This year, the second year that I taught the course, I introduced documentaries for the first time. During the course of the semester, I screened two films, Invoking Justice and Justice for Sale, both of which I hope eventually to review for this blog. I also made several other films, both fictional and documentary, available to the students through my course reserves. Although screening two full length documentaries meant setting aside about three hours of class time, the students responded extremely well, and the screenings generated a lot of conversation both in class and in the online discussion forum that I set up. Providing the visual seemed to help the students to feel more comfortable with the foreign legal systems, as well as to identify potential obstacles in researching the laws of the countries depicted and to think about how they could overcome them.  This in turn led to a greater willingness to take on complicated topics in their final papers, rather than remaining within their comfort zone by choosing common or civil law topics.
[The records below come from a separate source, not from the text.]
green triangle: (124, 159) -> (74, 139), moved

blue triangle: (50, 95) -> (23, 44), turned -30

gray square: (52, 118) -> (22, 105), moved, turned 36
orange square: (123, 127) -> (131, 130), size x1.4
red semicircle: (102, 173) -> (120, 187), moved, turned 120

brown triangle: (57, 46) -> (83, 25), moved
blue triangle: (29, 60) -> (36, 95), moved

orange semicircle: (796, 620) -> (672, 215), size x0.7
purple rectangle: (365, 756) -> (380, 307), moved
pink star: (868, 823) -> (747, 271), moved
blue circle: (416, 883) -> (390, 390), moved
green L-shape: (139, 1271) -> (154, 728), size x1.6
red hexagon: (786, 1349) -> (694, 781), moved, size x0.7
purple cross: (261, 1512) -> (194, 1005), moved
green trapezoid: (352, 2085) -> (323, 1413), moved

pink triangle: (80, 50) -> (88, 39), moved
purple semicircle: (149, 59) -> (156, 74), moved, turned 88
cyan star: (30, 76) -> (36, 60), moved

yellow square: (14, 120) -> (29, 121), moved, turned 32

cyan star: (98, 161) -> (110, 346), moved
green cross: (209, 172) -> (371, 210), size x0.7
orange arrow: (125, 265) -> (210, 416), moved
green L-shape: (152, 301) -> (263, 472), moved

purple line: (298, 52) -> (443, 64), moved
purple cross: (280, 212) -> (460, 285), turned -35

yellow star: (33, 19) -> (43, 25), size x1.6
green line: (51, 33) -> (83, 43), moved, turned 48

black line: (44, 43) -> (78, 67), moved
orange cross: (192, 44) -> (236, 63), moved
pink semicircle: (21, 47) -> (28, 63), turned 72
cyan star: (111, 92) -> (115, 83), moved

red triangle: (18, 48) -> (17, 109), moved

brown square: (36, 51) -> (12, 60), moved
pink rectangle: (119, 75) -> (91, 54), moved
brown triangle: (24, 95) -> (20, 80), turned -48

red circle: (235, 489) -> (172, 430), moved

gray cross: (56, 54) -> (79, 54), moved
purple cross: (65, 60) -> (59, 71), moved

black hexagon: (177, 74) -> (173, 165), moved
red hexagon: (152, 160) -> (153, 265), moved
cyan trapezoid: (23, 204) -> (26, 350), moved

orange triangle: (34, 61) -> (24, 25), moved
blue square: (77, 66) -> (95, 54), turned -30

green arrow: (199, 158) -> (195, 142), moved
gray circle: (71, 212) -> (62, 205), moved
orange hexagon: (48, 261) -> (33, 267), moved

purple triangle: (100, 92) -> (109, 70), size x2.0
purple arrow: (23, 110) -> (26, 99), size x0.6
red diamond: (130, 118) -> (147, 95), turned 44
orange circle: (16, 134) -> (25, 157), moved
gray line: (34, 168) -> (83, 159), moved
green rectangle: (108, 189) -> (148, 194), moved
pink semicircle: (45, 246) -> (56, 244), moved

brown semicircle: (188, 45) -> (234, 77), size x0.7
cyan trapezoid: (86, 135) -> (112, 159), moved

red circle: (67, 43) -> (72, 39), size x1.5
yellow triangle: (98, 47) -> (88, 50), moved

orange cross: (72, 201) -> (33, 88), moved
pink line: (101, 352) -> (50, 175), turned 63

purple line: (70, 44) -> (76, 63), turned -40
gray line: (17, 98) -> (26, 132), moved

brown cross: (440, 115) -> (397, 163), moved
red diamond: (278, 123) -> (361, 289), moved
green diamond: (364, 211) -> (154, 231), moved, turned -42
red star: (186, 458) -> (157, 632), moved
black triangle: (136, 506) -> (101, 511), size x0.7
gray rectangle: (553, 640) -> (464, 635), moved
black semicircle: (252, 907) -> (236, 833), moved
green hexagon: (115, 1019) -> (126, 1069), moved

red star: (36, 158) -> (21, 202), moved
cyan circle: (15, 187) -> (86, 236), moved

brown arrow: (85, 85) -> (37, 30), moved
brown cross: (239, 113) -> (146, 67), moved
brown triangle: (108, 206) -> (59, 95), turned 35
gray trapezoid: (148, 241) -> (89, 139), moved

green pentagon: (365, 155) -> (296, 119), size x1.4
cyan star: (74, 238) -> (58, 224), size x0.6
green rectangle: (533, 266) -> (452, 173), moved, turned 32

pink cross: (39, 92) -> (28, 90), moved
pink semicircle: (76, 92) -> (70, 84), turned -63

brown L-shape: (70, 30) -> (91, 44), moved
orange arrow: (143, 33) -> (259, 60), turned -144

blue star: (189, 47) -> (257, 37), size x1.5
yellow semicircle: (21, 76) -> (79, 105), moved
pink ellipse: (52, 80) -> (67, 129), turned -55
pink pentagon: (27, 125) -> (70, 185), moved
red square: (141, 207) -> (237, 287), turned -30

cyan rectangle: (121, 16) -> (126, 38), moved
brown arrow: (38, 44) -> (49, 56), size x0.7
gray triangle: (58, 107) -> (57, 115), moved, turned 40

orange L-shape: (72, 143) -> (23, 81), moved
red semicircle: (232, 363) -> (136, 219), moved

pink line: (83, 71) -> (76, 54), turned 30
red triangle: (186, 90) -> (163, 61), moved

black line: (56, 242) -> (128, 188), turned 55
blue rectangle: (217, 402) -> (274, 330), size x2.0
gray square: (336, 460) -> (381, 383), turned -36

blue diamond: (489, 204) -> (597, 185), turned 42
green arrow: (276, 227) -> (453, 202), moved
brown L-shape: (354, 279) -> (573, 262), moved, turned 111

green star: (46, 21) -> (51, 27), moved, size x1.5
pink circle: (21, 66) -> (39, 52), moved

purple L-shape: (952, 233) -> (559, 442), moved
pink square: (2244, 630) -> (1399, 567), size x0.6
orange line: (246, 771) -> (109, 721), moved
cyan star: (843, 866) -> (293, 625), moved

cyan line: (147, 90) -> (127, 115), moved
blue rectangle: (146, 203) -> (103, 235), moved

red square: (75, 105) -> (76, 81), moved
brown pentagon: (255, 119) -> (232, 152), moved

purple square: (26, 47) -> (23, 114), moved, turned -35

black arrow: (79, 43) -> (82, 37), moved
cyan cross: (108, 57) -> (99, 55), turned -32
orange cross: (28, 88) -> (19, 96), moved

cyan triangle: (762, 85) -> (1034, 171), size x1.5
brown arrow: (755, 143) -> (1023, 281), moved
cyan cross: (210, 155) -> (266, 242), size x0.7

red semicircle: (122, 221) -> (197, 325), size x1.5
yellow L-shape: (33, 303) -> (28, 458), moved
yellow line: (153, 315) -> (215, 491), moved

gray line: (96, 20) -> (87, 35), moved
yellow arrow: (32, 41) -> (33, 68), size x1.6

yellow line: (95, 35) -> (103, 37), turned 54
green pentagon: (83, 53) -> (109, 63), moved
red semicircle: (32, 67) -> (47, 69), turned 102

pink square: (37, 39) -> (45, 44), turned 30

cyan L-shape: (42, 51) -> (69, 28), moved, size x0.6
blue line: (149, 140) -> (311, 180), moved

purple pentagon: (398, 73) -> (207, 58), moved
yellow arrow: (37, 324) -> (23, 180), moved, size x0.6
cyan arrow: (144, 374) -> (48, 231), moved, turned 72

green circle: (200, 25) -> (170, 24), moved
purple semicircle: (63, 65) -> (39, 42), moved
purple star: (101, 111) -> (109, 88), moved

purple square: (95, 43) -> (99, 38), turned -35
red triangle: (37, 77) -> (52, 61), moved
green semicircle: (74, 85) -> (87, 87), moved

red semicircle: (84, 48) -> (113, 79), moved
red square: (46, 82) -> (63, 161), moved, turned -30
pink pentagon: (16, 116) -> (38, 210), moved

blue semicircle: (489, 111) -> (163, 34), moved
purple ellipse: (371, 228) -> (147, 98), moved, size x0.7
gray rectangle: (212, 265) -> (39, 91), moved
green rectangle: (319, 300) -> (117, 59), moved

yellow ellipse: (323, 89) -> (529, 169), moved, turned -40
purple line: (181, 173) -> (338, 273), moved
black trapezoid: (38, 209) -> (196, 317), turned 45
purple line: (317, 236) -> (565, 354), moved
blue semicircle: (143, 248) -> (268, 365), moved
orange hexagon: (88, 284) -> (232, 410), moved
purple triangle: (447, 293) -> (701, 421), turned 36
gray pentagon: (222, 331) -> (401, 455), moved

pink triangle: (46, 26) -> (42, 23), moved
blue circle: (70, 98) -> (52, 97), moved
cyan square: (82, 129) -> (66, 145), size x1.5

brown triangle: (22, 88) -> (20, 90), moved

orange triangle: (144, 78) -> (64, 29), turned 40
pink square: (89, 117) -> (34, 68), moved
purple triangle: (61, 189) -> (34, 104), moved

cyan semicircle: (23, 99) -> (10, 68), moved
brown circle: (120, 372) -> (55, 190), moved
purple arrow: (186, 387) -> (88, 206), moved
As selectors, we certainly need to think about how film can support our patrons’ needs, even if we choose not to use it in our own research instruction. Whether we use film to support our own teaching mission or purchase it in support of others’ scholarship, it is important that we, as law librarians, stay on top of the best and most recent releases. You will see film reviews appearing in future blog posts written by myself, Don Ford, and other volunteers. I hope that you will find them enjoyable, and that they will lead you to explore more fully the possibility of using film in research instruction.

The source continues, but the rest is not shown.